Alfredo Letanú

Personal information
- Full name: Alfredo Raúl Letanú
- Date of birth: 12 August 1952
- Place of birth: Campana, Argentina
- Date of death: 5 February 2025 (aged 72)
- Place of death: Campana, Argentina
- Height: 1.80 m (5 ft 11 in)
- Position: Forward

Senior career*
- Years: Team / Apps / (Gls)
- 1971: Villa Dálmine
- 1972–1974: Boca Juniors / 50 / (8)
- 1975: Gimnasia de Mendoza / 16 / (8)
- 1976: Unión Española / 13 / (6)
- 1976–1977: Estudiantes / 15 / (9)
- 1978: Racing Club / 13 / (2)
- 1979: San Lorenzo / 7 / (1)
- 1980: Boca Juniors / 9 / (2)
- 1981: Villa Dálmine
- 1982: Gimnasia de Mendoza / 15 / (7)
- 1982–1983: Cartagena / 15 / (4)
- 1983: Cambaceres / 16 / (2)

= Alfredo Letanú =

Argentine footballer (1952–2025)

Alfredo Raúl Letanú (12 August 1952 – 5 February 2025) was an Argentine professional footballer who played as a forward.

==Career==
Letanú travelled to various clubs, scoring 10 goals with Boca Juniors, 38 with Estudiantes, and 14 with Gimnasia y Esgrima.

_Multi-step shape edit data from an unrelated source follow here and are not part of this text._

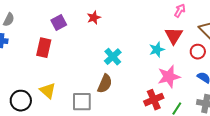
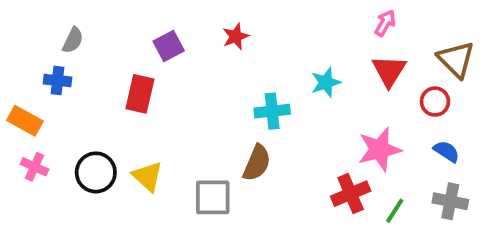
pink arrow: (180, 11) -> (385, 23), moved
cyan star: (157, 50) -> (326, 82), moved
cyan cross: (113, 57) -> (272, 111), turned 36
black circle: (21, 101) -> (96, 172), moved

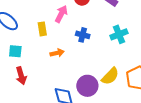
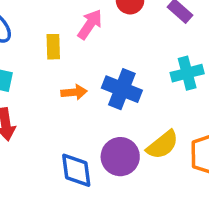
blue cross: (83, 35) -> (122, 89), moved, size x1.5

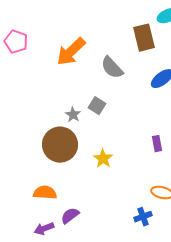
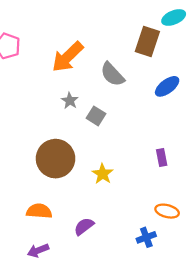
brown rectangle: (144, 38) -> (147, 42), turned 32
gray star: (73, 115) -> (70, 101), moved
purple semicircle: (70, 216) -> (84, 226), moved

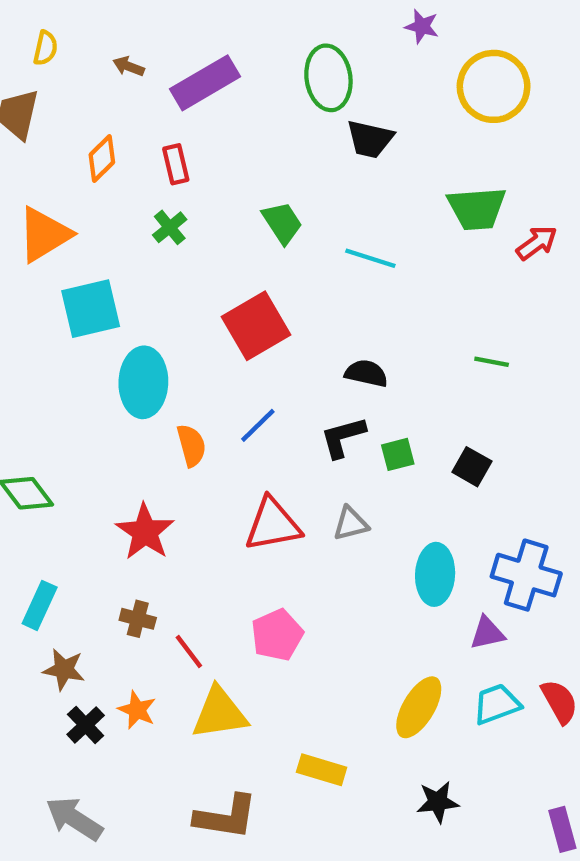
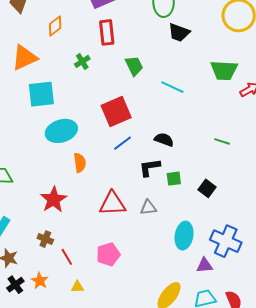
red rectangle: (176, 164) -> (107, 32), moved, size x1.4
cyan ellipse: (143, 382) -> (61, 131), turned 64
blue line: (258, 425) -> (123, 143), moved
yellow triangle: (220, 713) -> (77, 287), size x0.5

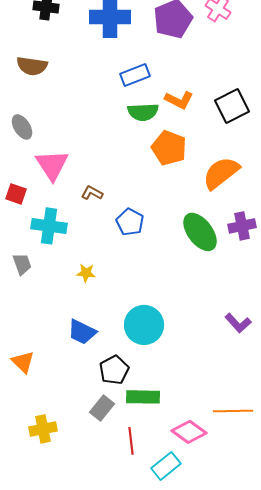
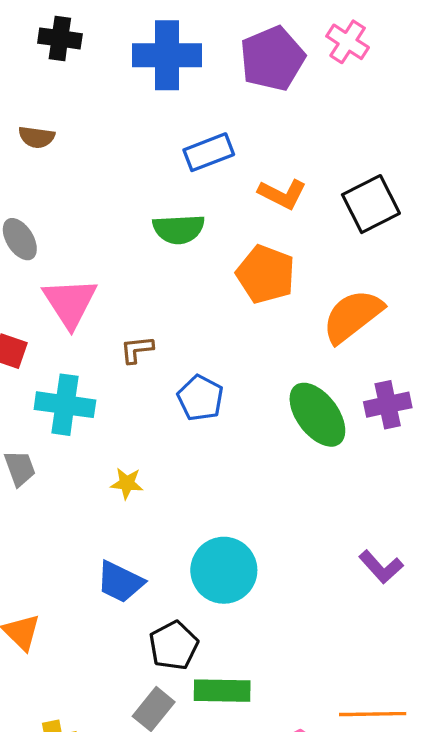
brown semicircle: (32, 66) -> (37, 137), size x0.7
green semicircle: (143, 112) -> (179, 229), moved
brown L-shape: (92, 193) -> (137, 349), turned -35

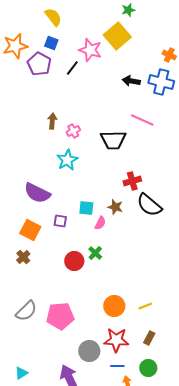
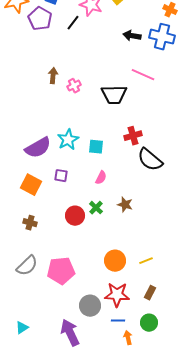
cyan star: (67, 160) -> (68, 140), moved
purple semicircle: (37, 193) -> (38, 148), turned -56
brown star: (115, 207) -> (125, 205), moved
cyan square: (86, 208) -> (96, 147), moved
brown cross: (23, 257) -> (30, 223), moved, turned -32

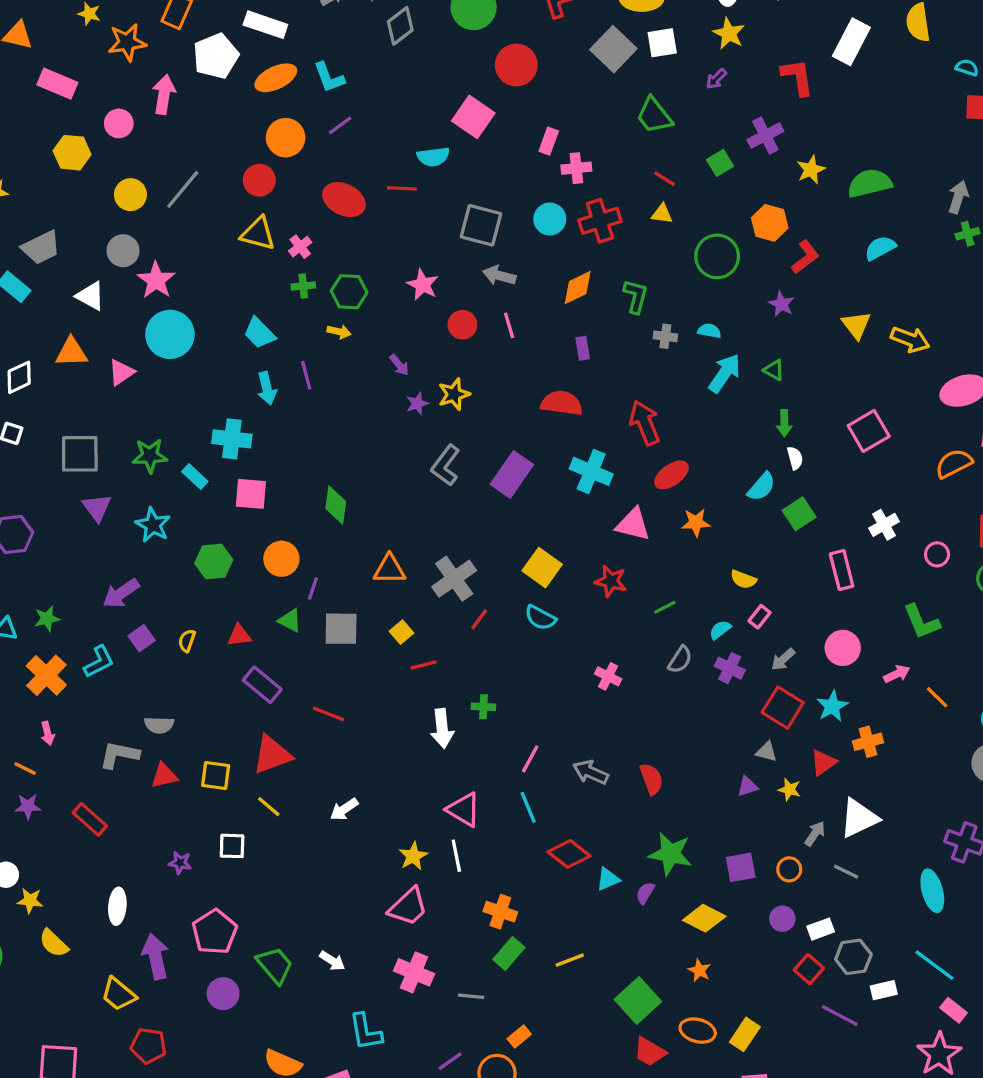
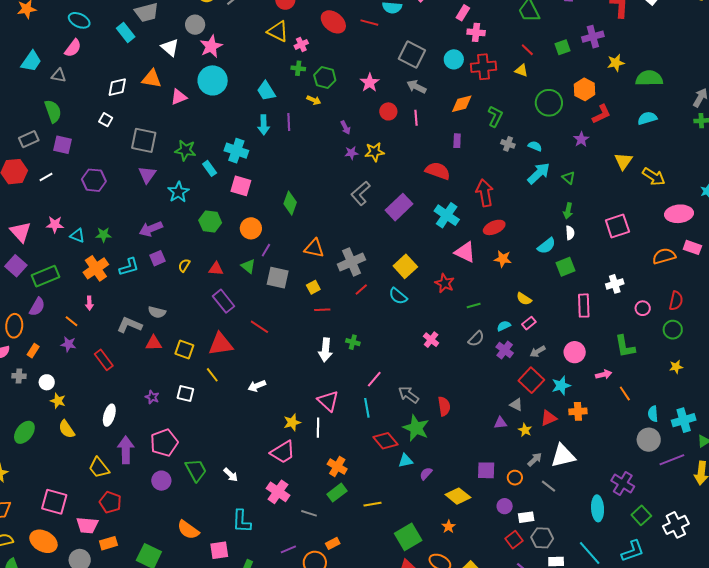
green star: (670, 854) -> (416, 428), moved

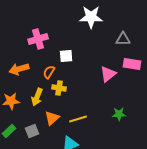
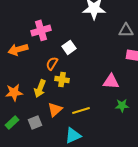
white square: (66, 56) -> (69, 47), turned -32
orange arrow: (19, 69) -> (18, 49), moved
pink triangle: (108, 74) -> (111, 81), moved, turned 42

In 1976, he played for Chilean club Unión Española and entered in six matches in the Copa Libertadores, scoring one goal. He played 15 matches in the Segunda División with Cartagena, scoring four goals.

Letanú ended his career with Defensores de Cambaceres in 1983, scoring two goals in 16 matches.

==Death==
Letanú died in Campana on 5 February 2025, at the age of 72.